(DIRECTIONS) Where an entry below contains an image, skip the image and reproduce the rest exactly.

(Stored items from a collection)
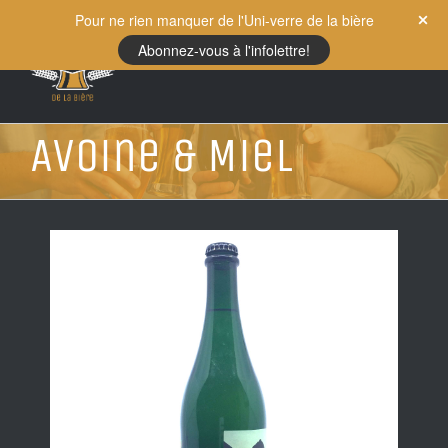
Skip
Pour ne rien manquer de l'Uni-verre de la bière
to
Abonnez-vous à l'infolettre!
content
Avoine & Miel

(RESULT)
Skip
Pour ne rien manquer de l'Uni-verre de la bière
to
Abonnez-vous à l'infolettre!
content
Avoine & Miel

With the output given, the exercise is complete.